Pour un revêtement DLC, la situation est un peu différente. Pour des micro-rayures très superficielles, il n’y a pas grand-chose à faire soi-même sans risquer d’abîmer le revêtement.
Si la rayure est plus profonde et que le métal en dessous est visible, une “retouche” du revêtement DLC n’est généralement pas possible localement avec un résultat parfait.
La seule option serait un nouveau traitement complet DLC de la pièce, ce qui implique de retirer l’ancien revêtement, de préparer la surface et d’appliquer une nouvelle couche.
C’est un processus industriel complexe et coûteux, qui est rarement proposé aux particuliers pour une seule pièce, à moins de passer par le service après-vente de la marque, si tant est qu’ils le fassent.
C’est pourquoi, et d’après mon expérience, si le dommage est visible et vous gêne vraiment, il faudra souvent envisager le remplacement de la pièce, comme pour la céramique.
Les coûts peuvent être similaires, voire un peu moins élevés selon la pièce, mais attendez-vous à un budget conséquent. En règle générale, pour tout dommage qui dépasse une simple éraflure superficielle sur un boîtier en acier (qui pourrait être polie chez un horloger pour un prix de départ autour de 30-50€), je recommande toujours de consulter un horloger agréé par la marque.

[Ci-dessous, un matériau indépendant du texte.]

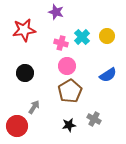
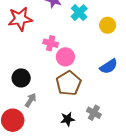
cyan cross: (82, 37) -> (79, 13), moved
pink cross: (61, 43) -> (51, 43), moved
black circle: (25, 73) -> (21, 78), moved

Ils pourront évaluer précisément le dommage, vous donner un devis pour le remplacement des pièces et la main d’œuvre. Une révision complète, qui peut inclure la remise en état de l’extérieur si possible, tourne souvent entre 250€ et 450€ pour une montre automatique, mais les remplacements de pièces spécifiques peuvent s’ajouter.
C’est un coût à anticiper, mais c’est le prix à payer pour maintenir l’intégrité et la valeur de ces petites merveilles de technologie.